Data records
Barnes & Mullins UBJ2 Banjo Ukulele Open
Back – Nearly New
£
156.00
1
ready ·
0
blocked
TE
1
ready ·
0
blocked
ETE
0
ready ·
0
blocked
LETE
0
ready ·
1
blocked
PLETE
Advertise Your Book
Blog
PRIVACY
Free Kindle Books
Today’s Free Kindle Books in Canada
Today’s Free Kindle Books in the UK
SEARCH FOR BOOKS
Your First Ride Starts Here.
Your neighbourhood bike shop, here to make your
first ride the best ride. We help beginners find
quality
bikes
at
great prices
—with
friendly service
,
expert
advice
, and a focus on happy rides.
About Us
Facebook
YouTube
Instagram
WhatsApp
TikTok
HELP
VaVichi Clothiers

---

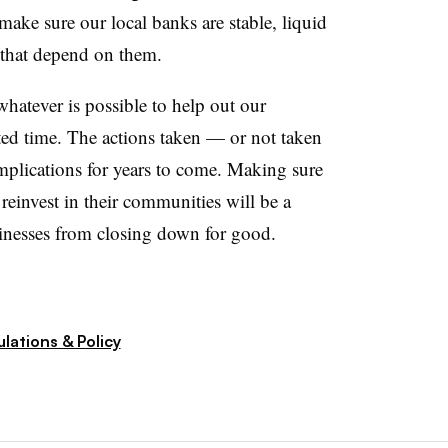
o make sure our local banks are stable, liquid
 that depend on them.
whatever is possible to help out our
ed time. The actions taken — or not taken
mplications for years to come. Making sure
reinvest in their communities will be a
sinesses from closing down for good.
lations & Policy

* * *

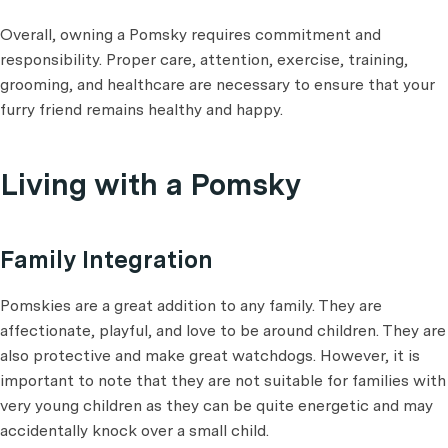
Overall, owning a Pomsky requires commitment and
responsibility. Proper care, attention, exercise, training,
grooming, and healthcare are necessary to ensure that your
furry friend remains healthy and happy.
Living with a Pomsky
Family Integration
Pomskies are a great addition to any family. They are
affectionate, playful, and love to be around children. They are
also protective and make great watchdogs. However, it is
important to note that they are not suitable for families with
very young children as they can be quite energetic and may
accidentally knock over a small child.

* _What the task requires_:
From the records above, reproduce exactly the lines from the one with "reinvest in their communities will be a" to the one with "lations & Policy", both included, and no others.

* _Answer for the task_:
reinvest in their communities will be a
sinesses from closing down for good.
lations & Policy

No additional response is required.